Start of DATA SHOWN

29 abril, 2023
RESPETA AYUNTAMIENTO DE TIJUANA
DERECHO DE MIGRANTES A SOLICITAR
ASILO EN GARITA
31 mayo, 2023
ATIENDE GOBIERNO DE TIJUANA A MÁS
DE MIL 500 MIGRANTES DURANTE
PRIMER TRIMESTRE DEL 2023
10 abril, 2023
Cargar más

End of DATA SHOWN

### WHAT THE TASK ASKS:
The answer should be an exact copy of the lines from the one containing "ASILO EN GARITA" through the last line of the entries, both included.

### TASK OUTPUT:
ASILO EN GARITA
31 mayo, 2023
ATIENDE GOBIERNO DE TIJUANA A MÁS
DE MIL 500 MIGRANTES DURANTE
PRIMER TRIMESTRE DEL 2023
10 abril, 2023
Cargar más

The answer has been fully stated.